--- Data for review Enclosed Below ---
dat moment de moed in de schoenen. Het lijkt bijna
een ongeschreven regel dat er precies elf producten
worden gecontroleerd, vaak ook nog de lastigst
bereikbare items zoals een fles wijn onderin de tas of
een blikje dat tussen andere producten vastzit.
--- End of Enclosed Data for review ---
--- Data for review Enclosed Below ---
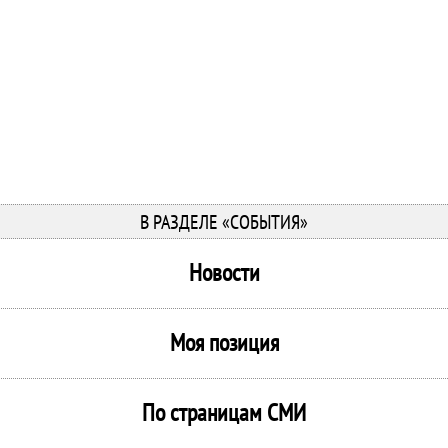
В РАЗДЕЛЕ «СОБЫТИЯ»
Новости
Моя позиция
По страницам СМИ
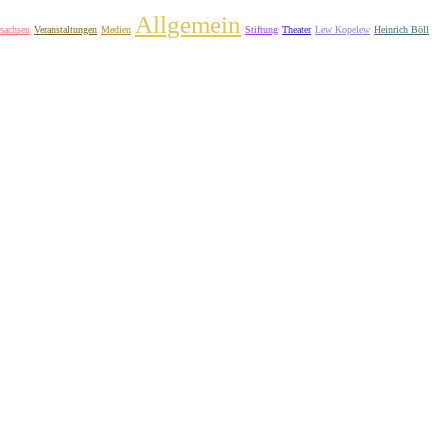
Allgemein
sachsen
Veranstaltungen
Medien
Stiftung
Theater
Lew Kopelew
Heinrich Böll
--- End of Enclosed Data for review ---
• What is needed
Write out exactly the lines above between the line with "dat moment de" and the line with "een blikje dat", inclusive, and nothing beyond them.

• Answer
dat moment de moed in de schoenen. Het lijkt bijna
een ongeschreven regel dat er precies elf producten
worden gecontroleerd, vaak ook nog de lastigst
bereikbare items zoals een fles wijn onderin de tas of
een blikje dat tussen andere producten vastzit.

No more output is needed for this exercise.